Editor, Nebraska Farmer

Curt Arens began writing about Nebraska’s farm families when he was in high school. Before joining Farm Progress as a field editor in April 2010, he had worked as a freelance farm writer for 27 years, first for newspapers and then for farm magazines, including Nebraska Farmer.

His real full-time career, however, during that same period was farming his family’s fourth generation land in northeast Nebraska. He also operated his Christmas tree farm and grew black oil sunflowers for wild birdseed. Curt continues to raise corn, soybeans and alfalfa and runs a cow-calf herd.

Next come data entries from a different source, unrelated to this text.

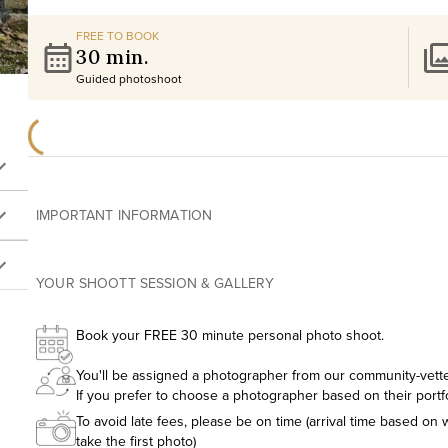
FREE TO BOOK
30 min.
Guided photoshoot
IMPORTANT INFORMATION
YOUR SHOOTT SESSION & GALLERY
Book your FREE 30 minute personal photo shoot.
You'll be assigned a photographer from our community-vetted
If you prefer to choose a photographer based on their portf
To avoid late fees, please be on time (arrival time based on w
take the first photo)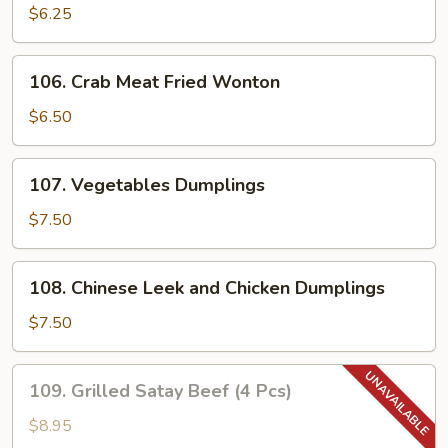
Noodles
$6.25
with
Sesame
106.
Sauce
106. Crab Meat Fried Wonton
Crab
Meat
$6.50
Fried
Wonton
107.
107. Vegetables Dumplings
Vegetables
Dumplings
$7.50
108.
108. Chinese Leek and Chicken Dumplings
Chinese
Leek
$7.50
and
Chicken
109.
109. Grilled Satay Beef (4 Pcs)
Dumplings
Grilled
Satay
$8.95
Beef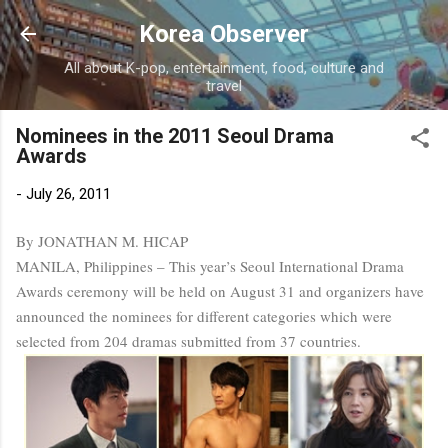
Skip to main content
Korea Observer
All about K-pop, entertainment, food, culture and
travel
Nominees in the 2011 Seoul Drama
Awards
-
July 26, 2011
By JONATHAN M. HICAP
MANILA, Philippines – This year’s Seoul International Drama
Awards ceremony will be held on August 31 and organizers have
announced the nominees for different categories which were
selected from 204 dramas submitted from 37 countries.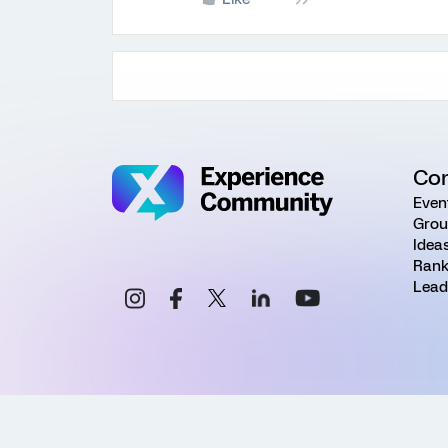
Co
Even
Grou
Idea
Rank
Lead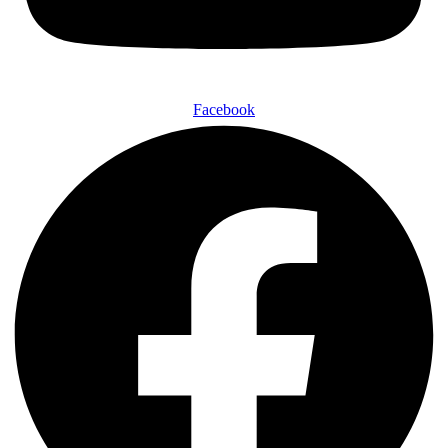
Facebook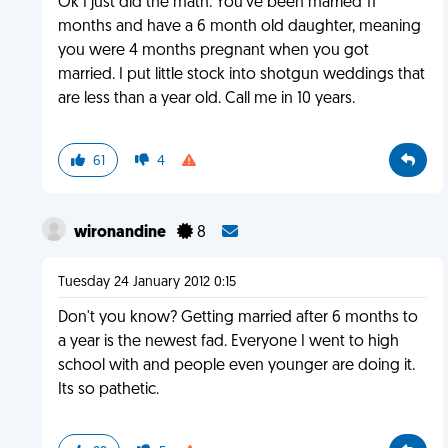
Ok I just did the math. You've been married 11
months and have a 6 month old daughter, meaning
you were 4 months pregnant when you got
married. I put little stock into shotgun weddings that
are less than a year old. Call me in 10 years.
61
4
wironandine
8
Tuesday 24 January 2012 0:15
Don't you know? Getting married after 6 months to
a year is the newest fad. Everyone I went to high
school with and people even younger are doing it.
Its so pathetic.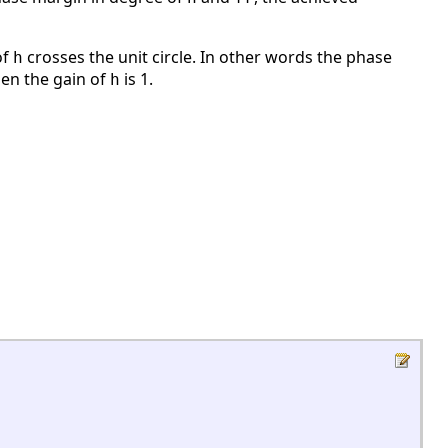
of
crosses the unit circle. In other words the phase
h
en the gain of
is 1.
h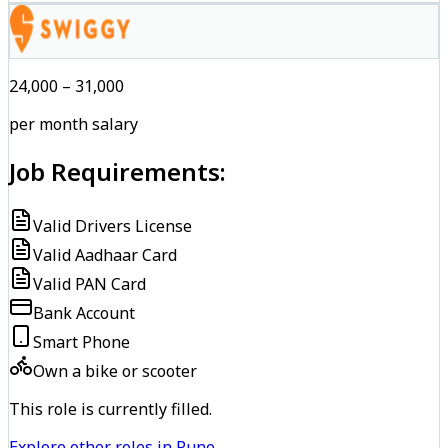
₹24,000 – ₹31,000
per month salary
Job Requirements:
Valid Drivers License
Valid Aadhaar Card
Valid PAN Card
Bank Account
Smart Phone
Own a bike or scooter
This role is currently filled.
Explore other roles in Pune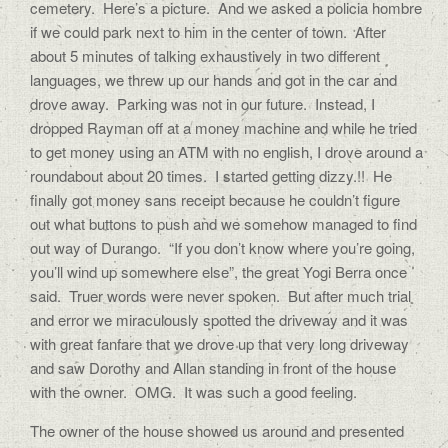
cemetery. Here’s a picture. And we asked a policia hombre
if we could park next to him in the center of town. After
about 5 minutes of talking exhaustively in two different
languages, we threw up our hands and got in the car and
drove away. Parking was not in our future. Instead, I
dropped Rayman off at a money machine and while he tried
to get money using an ATM with no english, I drove around a
roundabout about 20 times. I started getting dizzy.!! He
finally got money sans receipt because he couldn’t figure
out what buttons to push and we somehow managed to find
out way of Durango. “If you don’t know where you’re going,
you’ll wind up somewhere else”, the great Yogi Berra once
said. Truer words were never spoken. But after much trial
and error we miraculously spotted the driveway and it was
with great fanfare that we drove up that very long driveway
and saw Dorothy and Allan standing in front of the house
with the owner. OMG. It was such a good feeling.
The owner of the house showed us around and presented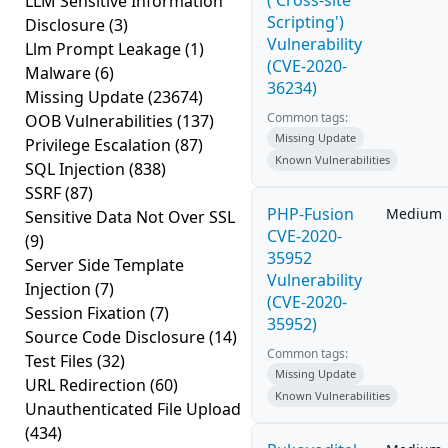
('Cross-site
LLM Sensitive Information
Scripting')
Disclosure
(3)
Vulnerability
Llm Prompt Leakage
(1)
(CVE-2020-
Malware
(6)
36234)
Missing Update
(23674)
Common tags:
OOB Vulnerabilities
(137)
Missing Update
Privilege Escalation
(87)
Known Vulnerabilities
SQL Injection
(838)
SSRF
(87)
PHP-Fusion
Medium
Sensitive Data Not Over SSL
CVE-2020-
(9)
35952
Server Side Template
Vulnerability
Injection
(7)
(CVE-2020-
Session Fixation
(7)
35952)
Source Code Disclosure
(14)
Common tags:
Test Files
(32)
Missing Update
URL Redirection
(60)
Known Vulnerabilities
Unauthenticated File Upload
(434)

Curt and his wife Donna have four children, Lauren, Taylor, Zachary and Benjamin. They are active in their church and St. Rose School in Crofton, where Donna teaches and their children attend classes.

Previously, the 1986 University of Nebraska animal science graduate wrote a weekly rural life column, developed a farm radio program and wrote books about farm direct marketing and farmers markets. He received media honors from the Nebraska Forest Service, Center for Rural Affairs and Northeast Nebraska Experimental Farm Association.

He wrote about the spiritual side of farming in his 2008 book, “Down to Earth: Celebrating a Blessed Life on the Land,” garnering a Catholic Press Association award.